**Dataset:**
--------------------------------

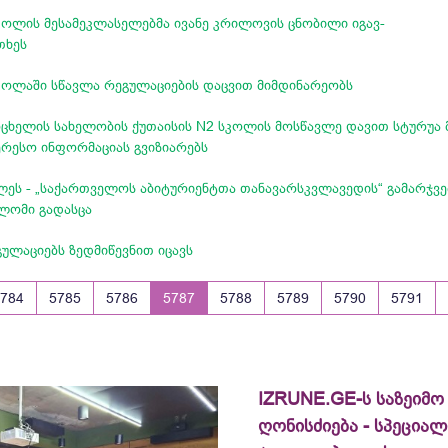
სკოლის მესამეკლასელებმა ივანე კრილოვის ცნობილი იგავ-
ითხეს
კოლაში სწავლა რეგულაციების დაცვით მიმდინარეობს
ოცხელის სახელობის ქუთაისის N2 სკოლის მოსწავლე დავით სტურუა მ
ერესო ინფორმაციას გვიზიარებს
ეს - „საქართველოს აბიტურიენტთა თანავარსკვლავედის“ გამარჯვ
პლომი გადასცა
ულაციებს ზედმიწევნით იცავს
5784
5785
5786
5787
5788
5789
5790
5791
IZRUNE.GE-ს საზეიმო
ღონისძიება - სპეცია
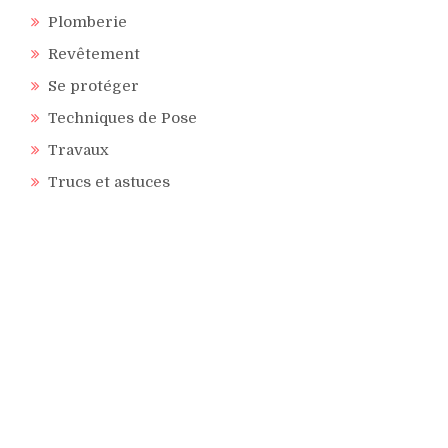
Plomberie
Revêtement
Se protéger
Techniques de Pose
Travaux
Trucs et astuces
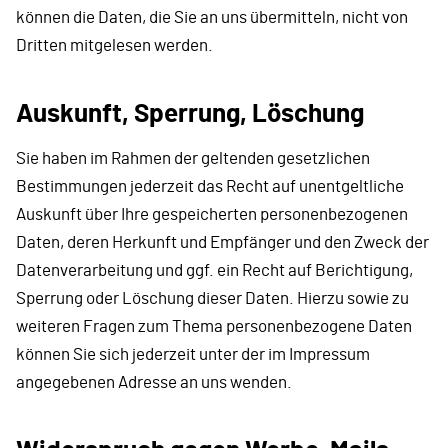
können die Daten, die Sie an uns übermitteln, nicht von
Dritten mitgelesen werden.
Auskunft, Sperrung, Löschung
Sie haben im Rahmen der geltenden gesetzlichen
Bestimmungen jederzeit das Recht auf unentgeltliche
Auskunft über Ihre gespeicherten personenbezogenen
Daten, deren Herkunft und Empfänger und den Zweck der
Datenverarbeitung und ggf. ein Recht auf Berichtigung,
Sperrung oder Löschung dieser Daten. Hierzu sowie zu
weiteren Fragen zum Thema personenbezogene Daten
können Sie sich jederzeit unter der im Impressum
angegebenen Adresse an uns wenden.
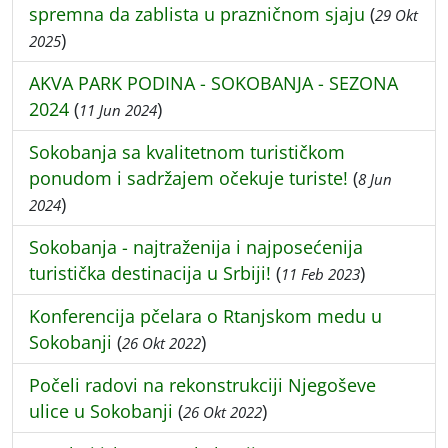
spremna da zablista u prazničnom sjaju
(
29 Okt
)
2025
AKVA PARK PODINA - SOKOBANJA - SEZONA
2024
(
)
11 Jun 2024
Sokobanja sa kvalitetnom turističkom
ponudom i sadržajem očekuje turiste!
(
8 Jun
)
2024
Sokobanja - najtraženija i najposećenija
turistička destinacija u Srbiji!
(
)
11 Feb 2023
Konferencija pčelara o Rtanjskom medu u
Sokobanji
(
)
26 Okt 2022
Počeli radovi na rekonstrukciji Njegoševe
ulice u Sokobanji
(
)
26 Okt 2022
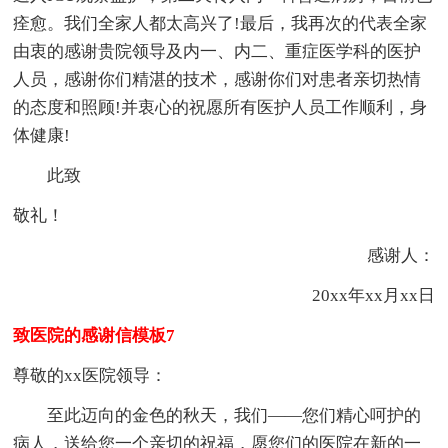
痊愈。我们全家人都太高兴了!最后，我再次的代表全家
由衷的感谢贵院领导及内一、内二、重症医学科的医护
人员，感谢你们精湛的技术，感谢你们对患者亲切热情
的态度和照顾!并衷心的祝愿所有医护人员工作顺利，身
体健康!
此致
敬礼！
感谢人：
20xx年xx月xx日
致医院的感谢信模板7
尊敬的xx医院领导：
至此迈向的金色的秋天，我们――您们精心呵护的
病人，送给您一个亲切的祝福，愿您们的医院在新的一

--------------------------------

**About this task:** When copying from the data above, print only the lines from the line containing "angegebenen Adresse an uns wenden." to the line containing "11 Feb 2023", exactly, and leave the pictures out.

**Your solution:**
angegebenen Adresse an uns wenden.
spremna da zablista u prazničnom sjaju
(
29 Okt
)
2025
AKVA PARK PODINA - SOKOBANJA - SEZONA
2024
(
)
11 Jun 2024
Sokobanja sa kvalitetnom turističkom
ponudom i sadržajem očekuje turiste!
(
8 Jun
)
2024
Sokobanja - najtraženija i najposećenija
turistička destinacija u Srbiji!
(
)
11 Feb 2023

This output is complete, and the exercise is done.